1. Mathematical description sampling process [⯈] - The conversion of a sample frequency can give rise to several undesired artifacts. The correct filtering of the signal is therefore of crucial importance.
2. Basic building blocks of multirate signal processing [⯈] - In order to perform the sample conversion, several common filter architectures can be utilized, which will be discussed in this section.

Summary

If the sampling frequency $f_s$ is lower than two times the highest frequency $f_{max}$ of the analog signal $x_a\left(t\right)$, an overlap of spectral components may occur and $x_a\left(t\right)$ cannot be recovered from its samples $x\left[n\right]$. This overlap in frequency domain is called aliasing.

C/D conversion

Note: In practice analog LPF needed before input $x_a\left(t\right)$ to prevent frequencies $\omega >\frac{\pi }{T_s}$.

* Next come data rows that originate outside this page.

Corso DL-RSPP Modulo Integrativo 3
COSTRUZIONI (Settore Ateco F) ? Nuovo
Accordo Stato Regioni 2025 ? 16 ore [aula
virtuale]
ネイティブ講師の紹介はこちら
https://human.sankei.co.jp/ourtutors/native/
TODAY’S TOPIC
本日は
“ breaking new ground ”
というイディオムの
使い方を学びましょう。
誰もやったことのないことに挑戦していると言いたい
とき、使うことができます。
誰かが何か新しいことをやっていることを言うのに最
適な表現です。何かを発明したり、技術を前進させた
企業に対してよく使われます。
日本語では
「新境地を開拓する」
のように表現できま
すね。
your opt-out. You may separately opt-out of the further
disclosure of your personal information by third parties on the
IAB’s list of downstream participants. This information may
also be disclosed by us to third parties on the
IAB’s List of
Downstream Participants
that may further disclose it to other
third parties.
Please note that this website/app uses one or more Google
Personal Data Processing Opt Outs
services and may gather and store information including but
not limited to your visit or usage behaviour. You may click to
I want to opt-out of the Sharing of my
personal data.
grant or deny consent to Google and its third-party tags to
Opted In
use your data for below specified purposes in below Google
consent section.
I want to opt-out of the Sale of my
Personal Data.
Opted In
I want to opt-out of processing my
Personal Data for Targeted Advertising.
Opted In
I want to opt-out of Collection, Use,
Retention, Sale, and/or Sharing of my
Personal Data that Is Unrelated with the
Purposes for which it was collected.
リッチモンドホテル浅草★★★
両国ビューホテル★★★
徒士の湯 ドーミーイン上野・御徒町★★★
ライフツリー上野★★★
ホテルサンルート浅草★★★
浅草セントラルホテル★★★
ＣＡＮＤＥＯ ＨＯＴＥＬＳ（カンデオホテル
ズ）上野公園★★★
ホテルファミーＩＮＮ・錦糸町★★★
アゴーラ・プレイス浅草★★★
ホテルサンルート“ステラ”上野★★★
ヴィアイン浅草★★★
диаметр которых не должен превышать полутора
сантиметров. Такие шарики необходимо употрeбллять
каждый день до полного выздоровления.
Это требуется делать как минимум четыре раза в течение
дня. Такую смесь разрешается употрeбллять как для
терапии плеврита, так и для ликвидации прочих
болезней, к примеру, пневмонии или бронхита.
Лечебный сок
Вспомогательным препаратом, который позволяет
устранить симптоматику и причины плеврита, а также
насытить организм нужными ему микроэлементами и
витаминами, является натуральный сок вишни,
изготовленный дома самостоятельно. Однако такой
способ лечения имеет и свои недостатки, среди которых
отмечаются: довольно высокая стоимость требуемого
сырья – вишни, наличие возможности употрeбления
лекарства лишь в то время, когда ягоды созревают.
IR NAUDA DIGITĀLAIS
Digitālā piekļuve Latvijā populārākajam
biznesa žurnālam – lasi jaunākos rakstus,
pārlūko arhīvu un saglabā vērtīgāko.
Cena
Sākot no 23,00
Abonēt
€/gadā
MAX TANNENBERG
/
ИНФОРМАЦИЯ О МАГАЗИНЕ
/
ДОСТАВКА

$$\begin{array}{}X\left(e^{j\theta }\right)=X_s\left(\omega \right){|}_{\omega =\frac{\theta }{T_s}}=\frac{1}{T_s}\sum _{k=-\infty }^{\infty }{X}_a(\frac{\theta }{T_s}-k\cdot \frac{2\pi }{T_s})& \text{(1)}\end{array}$$

D/C conversion

Interpolation equations ideal LPF $H\left(\omega \right)$ $$\begin{array}{}h\left(t\right)=\frac{1}{2\pi }{\int }_{-\pi /T_s}^{\pi /T_s}{T}_s{e}^{j\omega t}\text{d}\omega =\frac{\sin \left(\frac{\pi }{T_s}t\right)}{\frac{\pi }{T_s}t}& \text{(2)}\end{array}$$ $$\begin{array}{}{x}_a\left(t\right)=x_s\left(t\right)\ast h\left(t\right)=\sum _{n=-\infty }^{\infty }x\left[n\right]\left(\frac{\sin (\frac{\pi }{T_s}\cdot (t-n{T}_s\left)\right)}{\frac{\pi }{T_s}\cdot (t-n{T}_s)}\right)& \text{(3)}\end{array}$$ $$\begin{array}{}{X}_a\left(\omega \right)=\{\begin{array}{cc}{T}_s\cdot X\left(e^{j\theta }\right){|}_{\theta =\omega T_s}& |\omega |<\frac{\pi }{T_s}\\ 0& \text{otherwise}\end{array}& \text{(4)}\end{array}$$

Practice D/C conversion: Ideal LPF $\Rightarrow$ Zero Order Hold filter:

$$\begin{array}{}{h}_0\left(t\right)=\{\begin{array}{cc}1& 0\le t<T_s\\ 0& \text{otherwise}\end{array}& \circ -\circ & H_0\left(\omega \right)=\frac{\sin \left(\omega \frac{T_s}{2}\right)}{\omega \frac{T_s}{2}}\cdot e^{-j\omega \frac{T_s}{2}}& \text{(5)}\end{array}$$

Relation analog vs discrete-time filter

Bandlimited $x\left(t\right)$ and LPF in D/C

$$\begin{array}{}{H}_a\left(\omega \right)=\{\begin{array}{cc}{H}_d\left(e^{j\theta }\right){|}_{\theta =\omega \cdot T_s}& |\omega |<\frac{\pi }{T_s}\\ 0& \text{otherwise}\end{array}& \text{(6)}\end{array}$$

$$\begin{array}{}{H}_d\left(e^{j\theta }\right)=H_a\left(\omega \right){|}_{\omega =\frac{\theta }{T_s}}\text{for}|\theta |<\pi & \text{(7)}\end{array}$$

Sample Rate Conversion

SRD

$$\begin{array}{}y[n\cdot T_y]=x[n\cdot (M\cdot T_x\left)\right]& \text{(8)}\end{array}$$

$$\begin{array}{}Y\left(e^{j\theta }\right)=\frac{1}{M}\sum _{p=0}^{M-1}X\left(e^{j(\theta -p\cdot 2\pi )/M}\right)\$& \text{(9)}\end{array}$$

SRI

$$\begin{array}{}y[n\cdot T_y]=\{\begin{array}{cc}x\left[n\right(T_x/L\left)\right]& n=0,\pm L,\cdots \\ 0& \text{otherwise}\end{array}& \text{(10)}\end{array}$$

$$\begin{array}{}Y\left(e^{j\theta }\right)=X\left(e^{jnL\theta }\right)& \text{(11)}\end{array}$$